Scandale d'opacité et de détournement : Le rôle secret Adolphe Moudiki à la SNH

Adolphe Moudiki ADG SNH.png Ce système opaque alimente un circuit parallèle de pots-de-vin véritable et de commissions occultes

Mon, 13 Jul 2026 Source: www.camerounweb.com

La Société Nationale des Hydrocarbures (SNH) fonctionne comme une « caisse noire » placée sous le contrôle direct de la présidence camerounaise, avec une gestion marquée par un manque de transparence. Des détournements de fonds, des circuits de corruption impliquant des acteurs nationaux et internationaux, ainsi que des insuffisances dans la mise en œuvre des engagements du Cameroun en matière de transparence des revenus pétroliers sont souvent évoqués.

Depuis plusieurs décennies, la Société Nationale des Hydrocarbures (SNH) apparaît au Cameroun bien plus qu'un simple opérateur pétrolier : elle est devenue la caisse noire secrète et intouchable de Paul Biya. Cette institution, placée sous son contrôle absolutiste, gère à huis clos des milliards de francs CFA émis des recettes pétrolières nationales, dans une opacité totale qui soulève de graves interrogations quant à la gestion réelle et à la destination finale de ces fonds.

Un formidable pactole qui se volatilise

Entre 1993 et 1994, pas moins de 60 milliards de francs CFA émis des recettes pétrolières ont purement et simplement disparu, détournés vers des comptes bancaires opaques hors du territoire national. Ces sommes colossales, qui auraient dû alimenter le Trésor public et contribuer au développement du pays, ont enrichi des réseaux opaques liés au pouvoir en place. En 2006, un nouveau décaissement injustifié de 20 milliards de francs CFA a été enregistré, reconnu comme une « erreur » par le Premier ministre à l'époque, sans que des mesures concrètes soient prises pour rétablir la transparence.

Le contrôle exclusif de Paul Biya sur la SNH confère à cette « caisse noire » une dimension quasiment privée. Son directeur général, Adolphe Moudiki, fidèle parmi les fidèles, ne rend des comptes qu'au chef de l'État, tandis que le secrétaire général de la présidence, lui-même président du conseil d'administration, joue le rôle d'intermédiaire entre les intérêts présidentiels et les opérations de la société.

Un réseau de corruption endémique

Ce système opaque alimente un circuit parallèle de pots-de-vin véritable et de commissions occultes. Entre 1988 et 1993, 115 milliards de francs CFA se sont évaporés de la SNH dans ce contexte, et les révélations impliquant la France, notamment via la compagnie Total et ses filiales, ainsi que les banques françaises BNP-Paribas et Crédit Lyonnais, attestent d'un engrenage international de ce pillage organisé.

Les liens troubles entre la présidence camerounaise et des sectes occultes, comme l'Ordre Rose-Croix, financées directement par les revenus pétroliers, illustrent à quel point cet argent public sert à alimenter des réseaux personnels très et mystérieux, loin des besoins réels de la population.

Les engagements internationaux bafoués

L'adhésion du Cameroun à l'Initiative de Transparence dans les Industries Extractives (ITIE) en 2005, censée garantir la clarté des revenus pétroliers, les résultats restent dérisoires. Le gouvernement continue de présenter des bilans lacunaires, laissant dans l'ombre des millions, voire des milliards de dollars invérifiables. Les ONG locales et le FMI se heurtent à un mur d'opacité et d'impunité.

La procédure ouverte à Paris en janvier 2007 contre Total pour des mouvements financiers suspects est symptomatique d'une mauvaise gouvernance globale, entretenue par la complicité des multinationales et des élites politiques camerounaises.

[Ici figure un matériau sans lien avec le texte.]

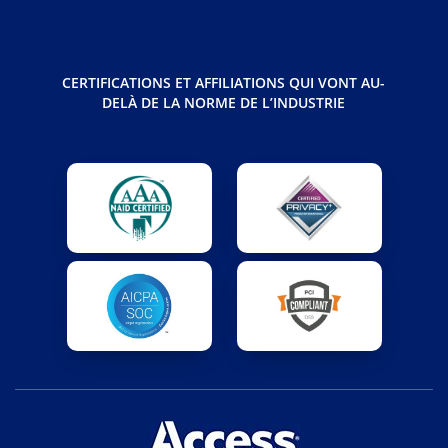
CERTIFICATIONS ET AFFILIATIONS QUI VONT AU-
DELÀ DE LA NORME DE L’INDUSTRIE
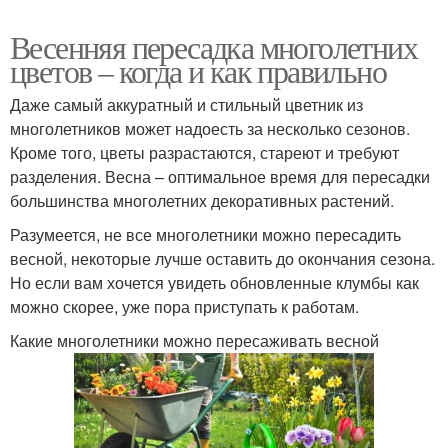
Весенняя пересадка многолетних
цветов – когда и как правильно
Даже самый аккуратный и стильный цветник из
многолетников может надоесть за несколько сезонов.
Кроме того, цветы разрастаются, стареют и требуют
разделения. Весна – оптимальное время для пересадки
большинства многолетних декоративных растений.
Разумеется, не все многолетники можно пересадить
весной, некоторые лучше оставить до окончания сезона.
Но если вам хочется увидеть обновленные клумбы как
можно скорее, уже пора приступать к работам.
Какие многолетники можно пересаживать весной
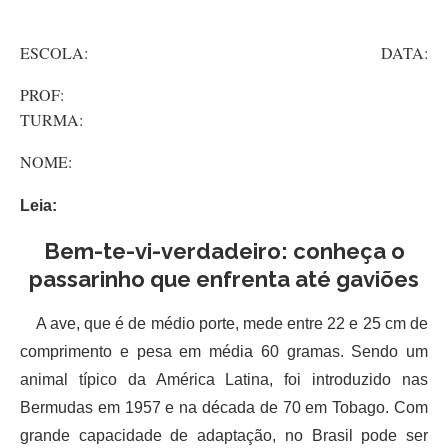
ESCOLA: DATA:
PROF:
TURMA:
NOME:
Leia:
Bem-te-vi-verdadeiro: conheça o
passarinho que enfrenta até gaviões
A ave, que é de médio porte, mede entre 22 e 25 cm de
comprimento e pesa em média 60 gramas. Sendo um
animal típico da América Latina, foi introduzido nas
Bermudas em 1957 e na década de 70 em Tobago. Com
grande capacidade de adaptação, no Brasil pode ser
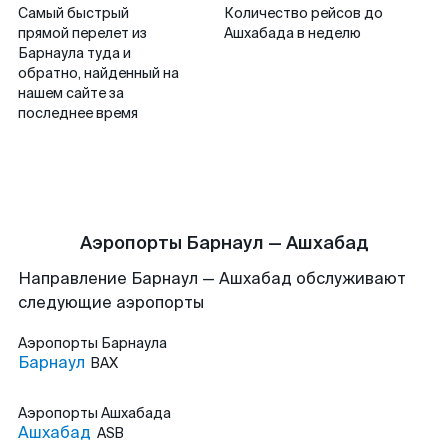
Самый быстрый
Количество рейсов до
прямой перелет из
Ашхабада в неделю
Барнаула туда и
обратно, найденный на
нашем сайте за
последнее время
Аэропорты Барнаул — Ашхабад
Направление Барнаул — Ашхабад обслуживают
следующие аэропорты
Аэропорты
Барнаула
Барнаул
BAX
Аэропорты
Ашхабада
Ашхабад
ASB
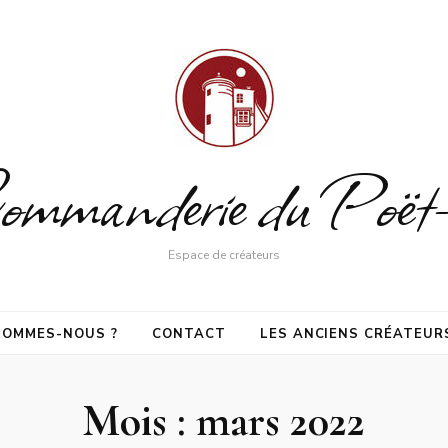
mmanderie du Poët
Espace de créateurs
SOMMES-NOUS ?
CONTACT
LES ANCIENS CRÉATEUR
Mois :
mars 2022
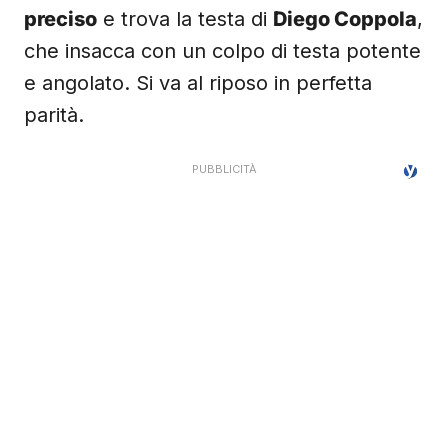
preciso
e trova la testa di
Diego Coppola
,
che insacca con un colpo di testa potente
e angolato. Si va al riposo in perfetta
parità.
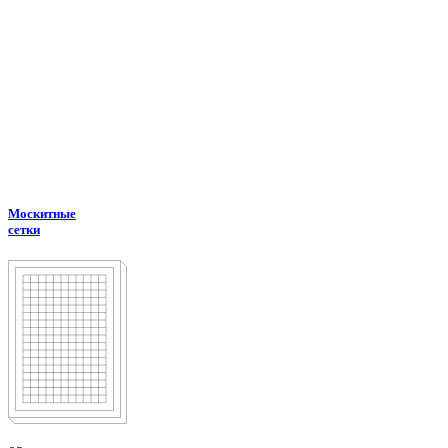
Москитные
сетки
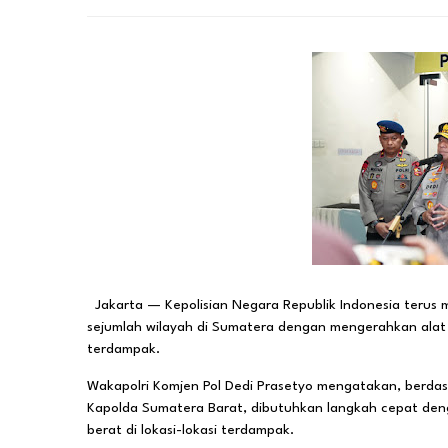
Jakarta — Kepolisian Negara Republik Indonesia teru
sejumlah wilayah di Sumatera dengan mengerahkan alat b
terdampak.
Wakapolri Komjen Pol Dedi Prasetyo mengatakan, berdas
Kapolda Sumatera Barat, dibutuhkan langkah cepat de
berat di lokasi-lokasi terdampak.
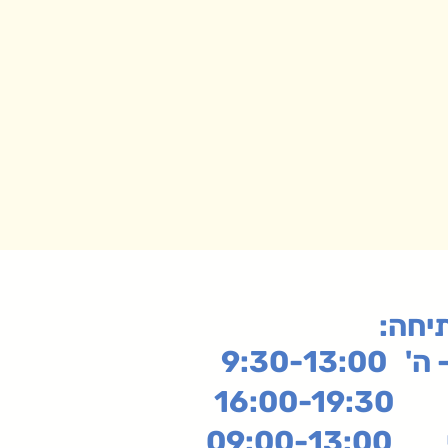
תיחה
9:30-13:
16:
שי
09:00-13:00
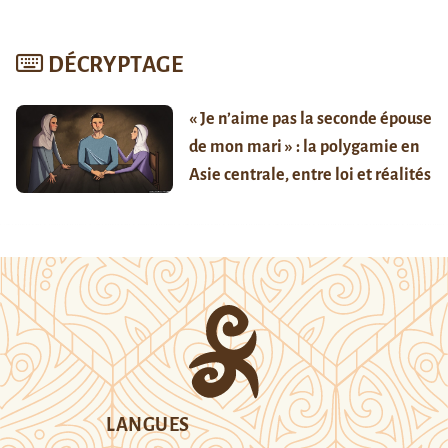
DÉCRYPTAGE
« Je n’aime pas la seconde épouse
de mon mari » : la polygamie en
Asie centrale, entre loi et réalités
LANGUES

Pendant ce temps, la production pétrolière en déclin et les difficultés économiques chroniques du pays peinent à masquer cette spoliation systématique des ressources naturelles.

Vers une urgence démocratique et éthique

Cette situation scandaleuse doit impérativement mobiliser l'attention de la communauté internationale mais surtout éveiller la vigilance des citoyens camerounais. La richesse pétrolière du pays appartient à tous, elle ne peut servir d'alibi à une minorité corrompue pour se constituer des fortunes occultes, ni justifier une gouvernance précaire et inéquitable.

Seule une réforme profonde, associant transparence absolue, reddition de comptes réels, et implication active de la société civile, pourra briser ce cycle de malversations et remettre la SNH au service du développement durable du Cameroun. L'heure est à la lutte sans compromis contre les caisses noires présidentielles et les réseaux mafieux qu'elles dissimulent : pour que le pétrole ne soit plus un fléau d'opacité, mais un moteur de progrès pour tous.